*TRY IT*
Go through the listing below. Copy each line that has the string "rezné".

*** Opening of DATA ***

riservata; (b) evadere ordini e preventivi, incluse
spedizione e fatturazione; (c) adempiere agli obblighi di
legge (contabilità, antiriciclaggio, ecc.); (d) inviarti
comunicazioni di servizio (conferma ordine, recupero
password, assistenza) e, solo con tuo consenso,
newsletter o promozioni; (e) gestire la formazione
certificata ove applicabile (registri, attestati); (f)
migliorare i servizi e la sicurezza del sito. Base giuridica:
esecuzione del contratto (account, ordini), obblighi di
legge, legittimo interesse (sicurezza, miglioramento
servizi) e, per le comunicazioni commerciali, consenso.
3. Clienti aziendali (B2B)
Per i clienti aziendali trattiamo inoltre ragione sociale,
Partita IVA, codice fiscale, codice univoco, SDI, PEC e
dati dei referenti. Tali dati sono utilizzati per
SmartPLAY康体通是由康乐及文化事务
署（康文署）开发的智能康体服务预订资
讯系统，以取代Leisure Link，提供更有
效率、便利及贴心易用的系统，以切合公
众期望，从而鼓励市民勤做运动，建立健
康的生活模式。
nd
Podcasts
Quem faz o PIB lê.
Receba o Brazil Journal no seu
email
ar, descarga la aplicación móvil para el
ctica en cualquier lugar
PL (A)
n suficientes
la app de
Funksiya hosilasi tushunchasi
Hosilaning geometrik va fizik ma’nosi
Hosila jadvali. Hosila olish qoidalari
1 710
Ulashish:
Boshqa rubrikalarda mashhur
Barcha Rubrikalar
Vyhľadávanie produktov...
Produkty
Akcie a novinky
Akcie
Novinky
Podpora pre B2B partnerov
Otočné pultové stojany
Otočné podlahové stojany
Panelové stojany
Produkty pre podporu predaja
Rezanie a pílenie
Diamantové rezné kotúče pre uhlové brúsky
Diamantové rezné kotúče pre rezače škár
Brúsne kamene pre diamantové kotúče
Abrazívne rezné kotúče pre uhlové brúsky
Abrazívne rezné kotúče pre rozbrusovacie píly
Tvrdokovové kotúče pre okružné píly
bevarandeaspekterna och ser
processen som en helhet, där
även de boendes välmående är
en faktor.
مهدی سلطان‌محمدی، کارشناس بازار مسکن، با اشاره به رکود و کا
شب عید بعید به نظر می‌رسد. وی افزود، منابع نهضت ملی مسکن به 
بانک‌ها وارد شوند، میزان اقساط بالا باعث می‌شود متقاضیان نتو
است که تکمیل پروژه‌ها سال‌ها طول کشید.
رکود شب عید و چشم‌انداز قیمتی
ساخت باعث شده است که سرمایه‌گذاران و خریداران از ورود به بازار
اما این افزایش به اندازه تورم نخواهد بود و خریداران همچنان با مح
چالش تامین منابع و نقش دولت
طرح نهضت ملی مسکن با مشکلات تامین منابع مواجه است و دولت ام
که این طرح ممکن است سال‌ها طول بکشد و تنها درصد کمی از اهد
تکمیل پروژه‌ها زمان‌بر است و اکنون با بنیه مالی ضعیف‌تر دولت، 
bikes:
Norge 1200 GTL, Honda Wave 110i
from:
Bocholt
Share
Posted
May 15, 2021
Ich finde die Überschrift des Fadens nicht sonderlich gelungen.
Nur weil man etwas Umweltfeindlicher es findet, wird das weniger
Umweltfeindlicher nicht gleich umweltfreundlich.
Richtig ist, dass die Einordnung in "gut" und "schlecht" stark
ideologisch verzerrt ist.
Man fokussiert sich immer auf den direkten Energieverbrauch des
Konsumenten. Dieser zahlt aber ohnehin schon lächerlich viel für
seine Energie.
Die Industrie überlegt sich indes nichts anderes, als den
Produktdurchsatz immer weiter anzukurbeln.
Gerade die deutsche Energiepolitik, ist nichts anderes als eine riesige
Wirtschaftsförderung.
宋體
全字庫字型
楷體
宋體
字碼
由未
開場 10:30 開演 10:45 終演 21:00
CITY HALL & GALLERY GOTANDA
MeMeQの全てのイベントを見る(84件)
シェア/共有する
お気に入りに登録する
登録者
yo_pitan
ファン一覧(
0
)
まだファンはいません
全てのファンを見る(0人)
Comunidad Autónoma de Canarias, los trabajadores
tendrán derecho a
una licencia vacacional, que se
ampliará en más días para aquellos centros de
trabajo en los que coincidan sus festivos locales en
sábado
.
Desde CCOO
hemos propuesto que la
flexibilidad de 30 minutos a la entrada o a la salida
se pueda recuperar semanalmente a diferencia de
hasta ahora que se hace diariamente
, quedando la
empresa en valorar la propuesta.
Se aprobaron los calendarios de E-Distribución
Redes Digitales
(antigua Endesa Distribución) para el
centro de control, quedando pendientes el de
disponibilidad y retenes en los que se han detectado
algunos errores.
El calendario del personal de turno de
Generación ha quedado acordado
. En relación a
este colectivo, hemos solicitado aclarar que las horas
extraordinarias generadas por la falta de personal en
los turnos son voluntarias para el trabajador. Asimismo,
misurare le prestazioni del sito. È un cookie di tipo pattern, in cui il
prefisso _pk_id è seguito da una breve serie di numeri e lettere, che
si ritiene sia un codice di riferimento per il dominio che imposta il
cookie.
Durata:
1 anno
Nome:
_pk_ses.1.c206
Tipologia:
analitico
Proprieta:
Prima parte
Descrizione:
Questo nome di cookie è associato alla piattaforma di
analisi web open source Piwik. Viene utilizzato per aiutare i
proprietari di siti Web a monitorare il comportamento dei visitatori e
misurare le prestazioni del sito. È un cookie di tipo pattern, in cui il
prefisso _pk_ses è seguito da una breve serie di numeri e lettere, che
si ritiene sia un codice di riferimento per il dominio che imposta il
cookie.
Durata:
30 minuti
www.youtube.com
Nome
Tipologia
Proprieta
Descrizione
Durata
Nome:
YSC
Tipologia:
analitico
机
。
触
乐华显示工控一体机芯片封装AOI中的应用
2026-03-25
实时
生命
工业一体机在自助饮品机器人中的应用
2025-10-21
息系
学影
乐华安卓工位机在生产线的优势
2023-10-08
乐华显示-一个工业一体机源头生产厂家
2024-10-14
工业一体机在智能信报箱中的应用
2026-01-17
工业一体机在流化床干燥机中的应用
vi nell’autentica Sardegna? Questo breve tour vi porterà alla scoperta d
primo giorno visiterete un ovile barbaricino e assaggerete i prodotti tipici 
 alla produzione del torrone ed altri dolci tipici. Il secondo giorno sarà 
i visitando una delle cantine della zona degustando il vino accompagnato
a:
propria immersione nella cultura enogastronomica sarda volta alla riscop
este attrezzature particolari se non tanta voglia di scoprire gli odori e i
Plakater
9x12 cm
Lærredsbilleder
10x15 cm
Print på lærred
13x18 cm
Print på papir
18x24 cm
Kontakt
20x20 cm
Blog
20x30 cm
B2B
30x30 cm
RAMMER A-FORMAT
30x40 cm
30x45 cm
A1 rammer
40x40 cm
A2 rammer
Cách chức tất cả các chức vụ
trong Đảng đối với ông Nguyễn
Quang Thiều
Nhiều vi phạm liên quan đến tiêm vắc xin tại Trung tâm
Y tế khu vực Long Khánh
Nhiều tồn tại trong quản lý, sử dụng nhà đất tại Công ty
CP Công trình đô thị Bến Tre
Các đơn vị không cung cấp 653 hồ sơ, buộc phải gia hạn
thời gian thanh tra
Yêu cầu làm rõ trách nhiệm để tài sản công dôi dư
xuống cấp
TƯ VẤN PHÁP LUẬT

*** Close of DATA ***

*RESULT OF THIS EXERCISE*
Diamantové rezné kotúče pre uhlové brúsky
Diamantové rezné kotúče pre rezače škár
Abrazívne rezné kotúče pre uhlové brúsky
Abrazívne rezné kotúče pre rozbrusovacie píly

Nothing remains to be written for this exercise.